Post-endoscopic retrograde cholangiopancreatography (ERCP) pancreatitis (PEP) is the most common adverse event following ERCP. Currently, only non-steroidal anti-inflammatory drugs have been shown to be effective in preventing PEP in adults. Few studies have prospectively evaluated interventions to prevent PEP in children.

Research motivation

The occurrence of PEP could limit the application of ERCP in children, for which finding an ideal, effective, less invasive, and safe prevention strategy is desirable.

Research objectives

The objective of this study was to assess the efficacy and safety of external use of mirabilite to prevent PEP in children.

Research methods

We conducted a multicenter, randomized controlled clinical trial. Patients with chronic pancreatitis scheduled for ERCP were enrolled and randomly divided into the external use of mirabilite group and the blank group. The primary outcome was the incidence of PEP. The secondary outcomes included the severity of PEP, abdominal pain scores, levels of serum inflammatory markers, tumor necrosis factor (TNF)-α and interleukin (IL)-10, and intestinal barrier function markers, diamine oxidase (DAO), D-lactic acid, and endotoxin. Additionally, the side effects of topical mirabilite were investigated.

Research results

A total of 234 patients were enrolled, including 117 in the external use of mirabilite group and the other 117 in the blank group. The pre-procedure and procedure-related factors were not significantly different between the two groups. The incidence of PEP in the external use of mirabilite group was significantly lower than that in the blank group (7.7% vs 26.5%, P < 0.001). The severity of PEP decreased in mirabilite group (P = 0.023). At 24 h after the procedure, the visual analog score in the external use of mirabilite group was lower than that in the blank group (P = 0.001). Compared with those in the blank group, the TNF-α expressions were significantly lower and the IL-10 expressions were significantly higher at 24 h after the procedure in the external use of mirabilite group (P = 0.032 and P = 0.011, respectively).
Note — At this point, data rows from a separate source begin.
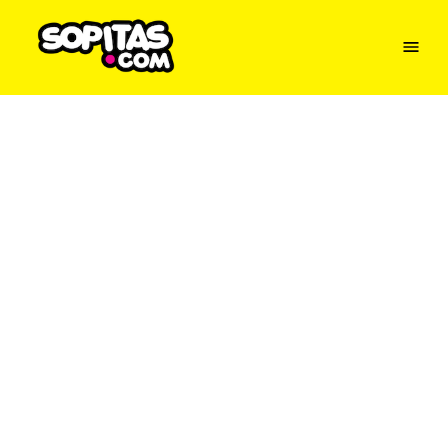
Menu
Sopitas
USA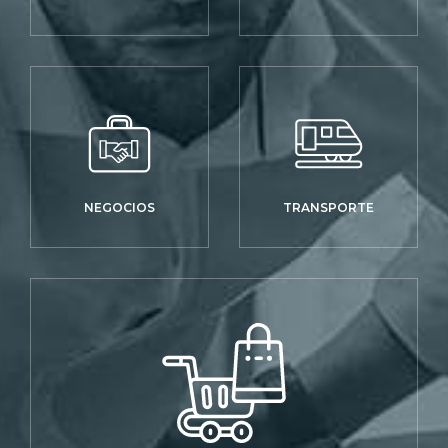
NEGOCIOS
TRANSPORTE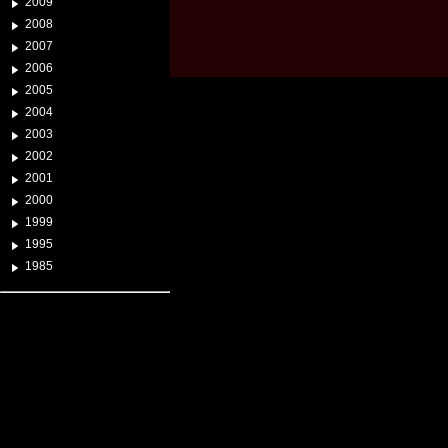
2009
2008
2007
2006
2005
2004
2003
2002
2001
2000
1999
1995
1985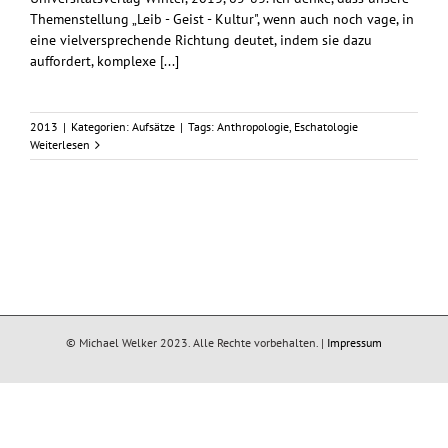
Themenstellung „Leib - Geist - Kultur", wenn auch noch vage, in
eine vielversprechende Richtung deutet, indem sie dazu
auffordert, komplexe [...]
2013
|
Kategorien:
Aufsätze
|
Tags:
Anthropologie
,
Eschatologie
Weiterlesen
© Michael Welker 2023. Alle Rechte vorbehalten. |
Impressum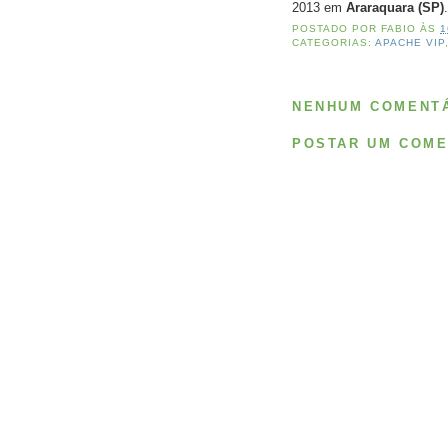
2013 em
Araraquara (SP)
.
POSTADO POR
FABIO
ÀS
1
CATEGORIAS:
APACHE VIP
NENHUM COMENTÁ
POSTAR UM COME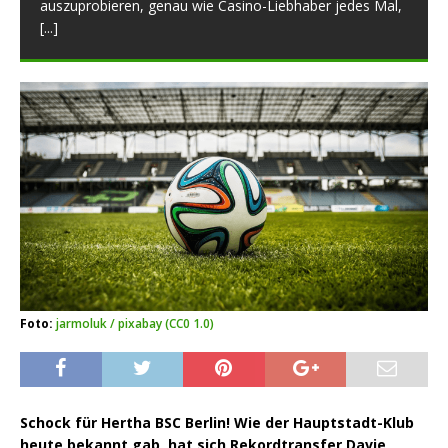
auszuprobieren, genau wie Casino-Liebhaber jedes Mal,
[...]
Foto:
jarmoluk / pixabay (CC0 1.0)
Schock für Hertha BSC Berlin! Wie der Hauptstadt-Klub
heute bekannt gab, hat sich Rekordtransfer Davie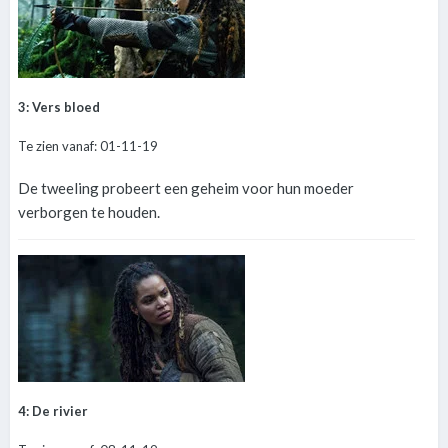
3: Vers bloed
Te zien vanaf: 01-11-19
De tweeling probeert een geheim voor hun moeder
verborgen te houden.
4: De rivier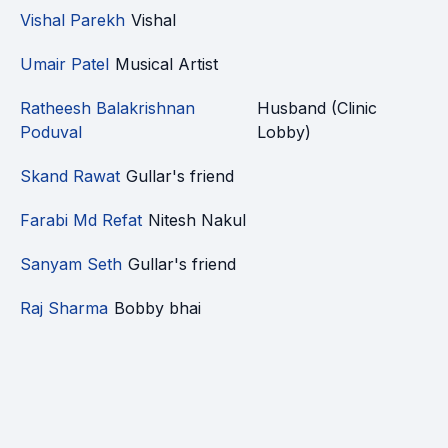
Vishal Parekh
Vishal
Umair Patel
Musical Artist
Ratheesh Balakrishnan
Husband (Clinic
Poduval
Lobby)
Skand Rawat
Gullar's friend
Farabi Md Refat
Nitesh Nakul
Sanyam Seth
Gullar's friend
Raj Sharma
Bobby bhai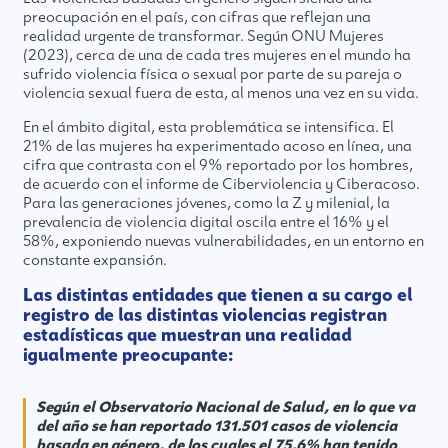
preocupación en el país, con cifras que reflejan una
realidad urgente de transformar. Según ONU Mujeres
(2023), cerca de una de cada tres mujeres en el mundo ha
sufrido violencia física o sexual por parte de su pareja o
violencia sexual fuera de esta, al menos una vez en su vida.
En el ámbito digital, esta problemática se intensifica. El
21% de las mujeres ha experimentado acoso en línea, una
cifra que contrasta con el 9% reportado por los hombres,
de acuerdo con el informe de Ciberviolencia y Ciberacoso.
Para las generaciones jóvenes, como la Z y milenial, la
prevalencia de violencia digital oscila entre el 16% y el
58%, exponiendo nuevas vulnerabilidades, en un entorno en
constante expansión.
Las distintas entidades que tienen a su cargo el
registro de las distintas violencias registran
estadísticas que muestran una realidad
igualmente preocupante:
Según el Observatorio Nacional de Salud, en lo que va
del año se han reportado 131.501 casos de violencia
basada en género, de los cuales el 75.6% han tenido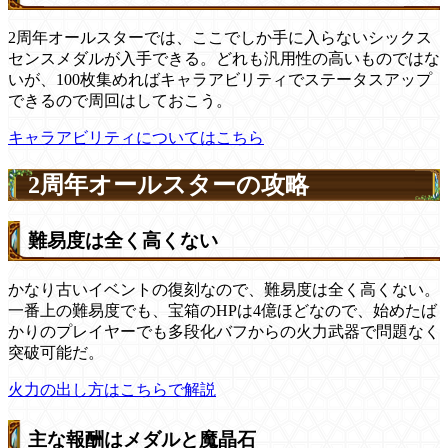
2周年オールスターでは、ここでしか手に入らないシックス
センスメダルが入手できる。どれも汎用性の高いものではな
いが、100枚集めればキャラアビリティでステータスアップ
できるので周回はしておこう。
キャラアビリティについてはこちら
2周年オールスターの攻略
難易度は全く高くない
かなり古いイベントの復刻なので、難易度は全く高くない。
一番上の難易度でも、宝箱のHPは4億ほどなので、始めたば
かりのプレイヤーでも多段化バフからの火力武器で問題なく
突破可能だ。
火力の出し方はこちらで解説
主な報酬はメダルと魔晶石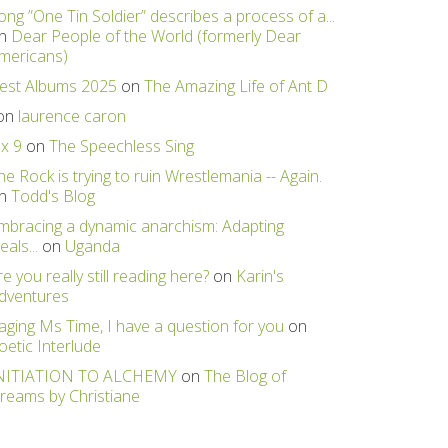
ong ”One Tin Soldier” describes a process of a...
n
Dear People of the World (formerly Dear
mericans)
est Albums 2025
on
The Amazing Life of Ant D
on
laurence caron
 x 9
on
The Speechless Sing
he Rock is trying to ruin Wrestlemania -- Again.
n
Todd's Blog
mbracing a dynamic anarchism: Adapting
eals...
on
Uganda
re you really still reading here?
on
Karin's
dventures
aging Ms Time, I have a question for you
on
oetic Interlude
NITIATION TO ALCHEMY
on
The Blog of
reams by Christiane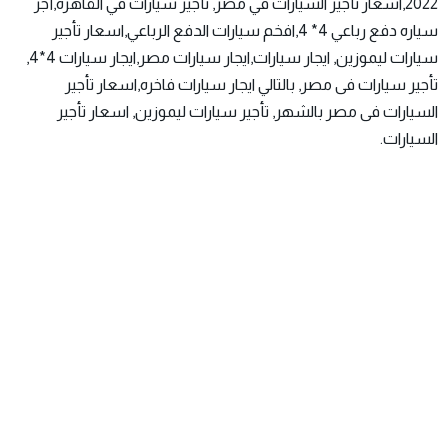
2022,اسعار تأجير السيارات في مصر, تأجير سيارات في القاهرة,أجر
سياره دفع رباعي 4* 4,افخم سيارات الدفع الرباعي,اسعار تأجير
سيارات ليموزين, ايجار سيارات,ايجار سيارات مصر,ايجار سيارات 4*4,
تأجير سيارات فى مصر, بالتالي ايجار سيارات فاخره,اسعار تأجير
السيارات فى مصر بالشهر, تأجير سيارات ليموزين, اسعار تأجير
السيارات.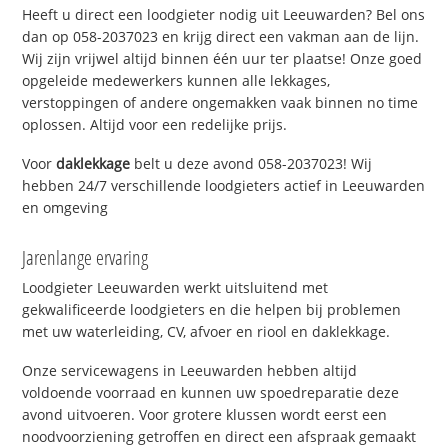
Heeft u direct een loodgieter nodig uit Leeuwarden? Bel ons
dan op 058-2037023 en krijg direct een vakman aan de lijn.
Wij zijn vrijwel altijd binnen één uur ter plaatse! Onze goed
opgeleide medewerkers kunnen alle lekkages,
verstoppingen of andere ongemakken vaak binnen no time
oplossen. Altijd voor een redelijke prijs.
Voor
daklekkage
belt u deze avond 058-2037023! Wij
hebben 24/7 verschillende loodgieters actief in Leeuwarden
en omgeving
Jarenlange ervaring
Loodgieter Leeuwarden werkt uitsluitend met
gekwalificeerde loodgieters en die helpen bij problemen
met uw waterleiding, CV, afvoer en riool en daklekkage.
Onze servicewagens in Leeuwarden hebben altijd
voldoende voorraad en kunnen uw spoedreparatie deze
avond uitvoeren. Voor grotere klussen wordt eerst een
noodvoorziening getroffen en direct een afspraak gemaakt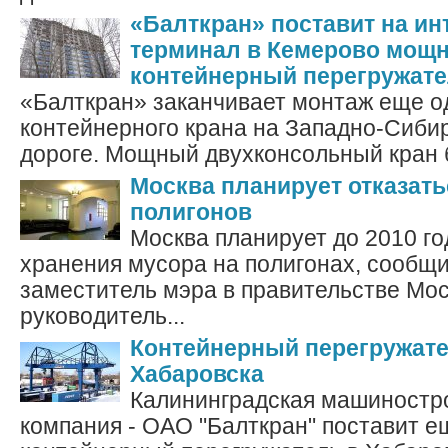
«Балткран» поставит на и
терминал в Кемерово мощ
контейнерный перегружат
«Балткран» заканчивает монтаж еще о
контейнерного крана на Западно-Сиби
дороге. Мощный двухконсольный кран б
Москва планирует отказать
полигонов
Москва планирует до 2010 го
хранения мусора на полигонах, сообщ
заместитель мэра в правительстве Мос
руководитель...
Контейнерный перегружате
Хабаровска
Калининградская машиностр
компания - ОАО "Балткран" поставит е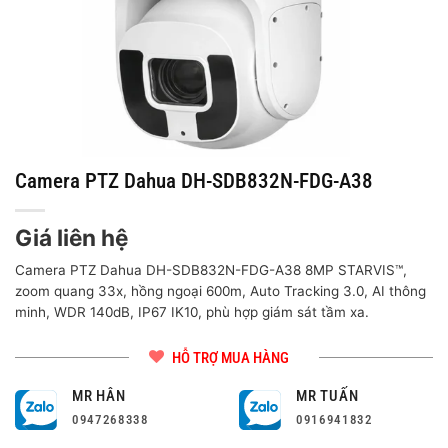
Camera PTZ Dahua DH-SDB832N-FDG-A38
Giá liên hệ
Camera PTZ Dahua DH-SDB832N-FDG-A38 8MP STARVIS™,
zoom quang 33x, hồng ngoại 600m, Auto Tracking 3.0, AI thông
minh, WDR 140dB, IP67 IK10, phù hợp giám sát tầm xa.
HỖ TRỢ MUA HÀNG
MR HÂN
MR TUẤN
0947268338
0916941832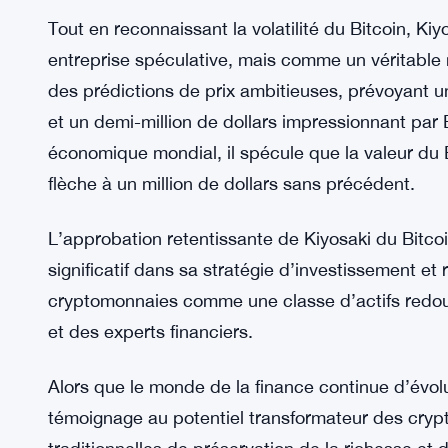
comme actif financier.
Se détachant des véhicules d’investissement conv
obligations et la monnaie fiduciaire, Kiyosaki a e
résistantes à l’inflation du Bitcoin. Malgré des ré
Bitcoin, il le place désormais au même rang que l’
indispensables pour préserver la richesse dans 
Tout en reconnaissant la volatilité du Bitcoin, K
entreprise spéculative, mais comme un véritable
des prédictions de prix ambitieuses, prévoyant 
et un demi-million de dollars impressionnant par
économique mondial, il spécule que la valeur du 
flèche à un million de dollars sans précédent.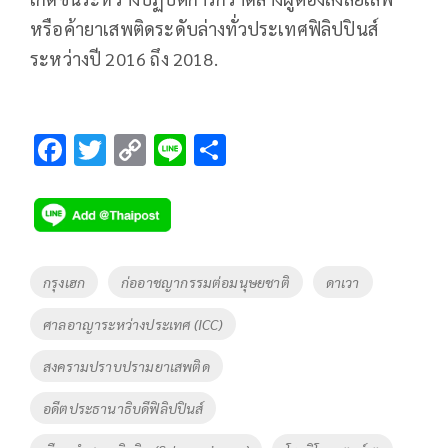
หรือค้ายาเสพติดระดับล่างทั่วประเทศฟิลิปปินส์
ระหว่างปี 2016 ถึง 2018.
F
T
C
Li
S
ac
wi
o
n
h
e
tt
p
e
ar
b
er
y
e
o
Li
Tags
กรุงเฮก
ก่ออาชญากรรมต่อมนุษยชาติ
ดาเวา
o
n
ศาลอาญาระหว่างประเทศ (ICC)
k
k
สงครามปราบปรามยาเสพติด
อดีตประธานาธิบดีฟิลิปปินส์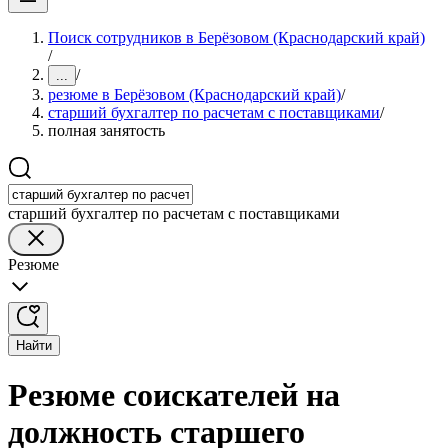
Поиск сотрудников в Берёзовом (Краснодарский край)
/
/
...
резюме в Берёзовом (Краснодарский край)
/
старший бухгалтер по расчетам с поставщиками
/
полная занятость
старший бухгалтер по расчетам с поставщиками
Резюме
Найти
Резюме соискателей на
должность старшего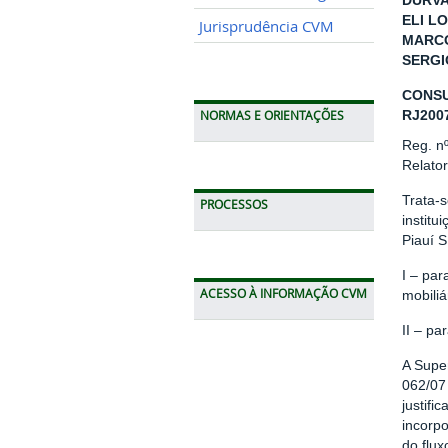
DURVA
ELI LO
Jurisprudência CVM
MARCO
SERGI
CONSU
RJ200
NORMAS E ORIENTAÇÕES
Reg. n
Relato
Trata-s
PROCESSOS
institu
Piauí S
I – par
ACESSO À INFORMAÇÃO CVM
mobiliá
II – pa
A Supe
062/07
justifi
incorpo
do flux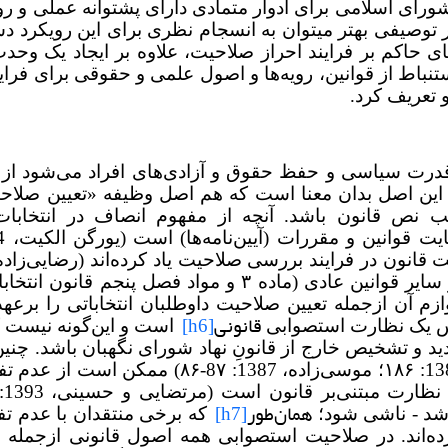
ای اسلامی برای ادوار متمادی دارای پشتوانه عملی و روی
ظر توصیفی بهتر می­توان به انسجام نظری برای این رویکرد 
ای حاکم بر فرایند احراز صلاحیت، علاوه بر ایجاد یک وحدت
ستنباط از قوانین، رویه‌ها و اصول علمی و حقوقی برای فرا
 تعریف کرد.
 قدرت سیاسی و حفظ حقوق و آزادی‌های افراد می‌شود از
خابات آزاد و منصفانه است (خسروی، 1389: 415). این اصل بدان‌ معنا است که هم اصل وظیفه «تعی
جب نص قانون باشد. آنچه از مفهوم انصاف در انتخابات 
انون در فرایند بررسی صلاحیت یاد کرده‌اند (رضایی‌زاده
1395: 129). قانون اساسی به موجب اصل نودونهم و سایر قوانین عادی (ماده ۳ و مواد فصل
 آن ازجمله تعیین صلاحیت داوطلبان انتخاباتی را برعه
قانونی
[h6]
س یک نظارت استصوابی
است و این‌گونه نیست 
دید و تشخیص خارج از قانونِ نهاد شورای نگهبان باشد. چنی
۱۸۶؛
موسی‌زاده، 1387: 8۷-۸۶) ممکن است از
همان‌طور
[h7]
شد - ناشی شود؛
که برخی منتقدان با عدم تف
‌اند. در صلاحیت استصوابی همه اصول قانونی ازجمله ا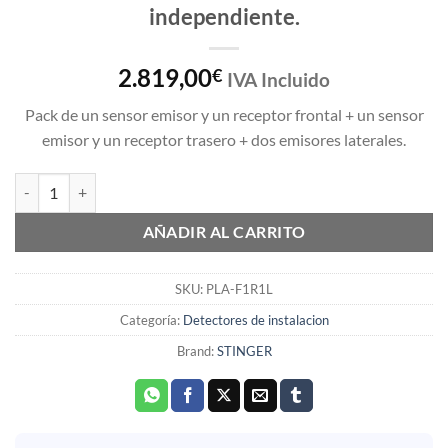
independiente.
2.819,00
€
IVA Incluido
Pack de un sensor emisor y un receptor frontal + un sensor
emisor y un receptor trasero + dos emisores laterales.
Stinger Freedom Láser equipo autonomo independiente. cantidad
AÑADIR AL CARRITO
SKU:
PLA-F1R1L
Categoría:
Detectores de instalacion
Brand:
STINGER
There were no significant differences in serum DAO, D-lactic acid, and endotoxin levels before and after ERCP between the two groups. No adverse effects of mirabilite were observed.

Research conclusions

External use of mirabilite reduced the occurrence of PEP. Moreover, it significantly alleviated post-procedural pain and reduced inflammatory response. Our results favor the external use of mirabilite to prevent PEP in children.

Research perspectives

This study illustrated that external use of mirabilite is a safe, effective, and more acceptable option for PEP prophylaxis in pediatric patients. Our findings would be informative to expand the field of prospective research on the prevention of pediatric PEP.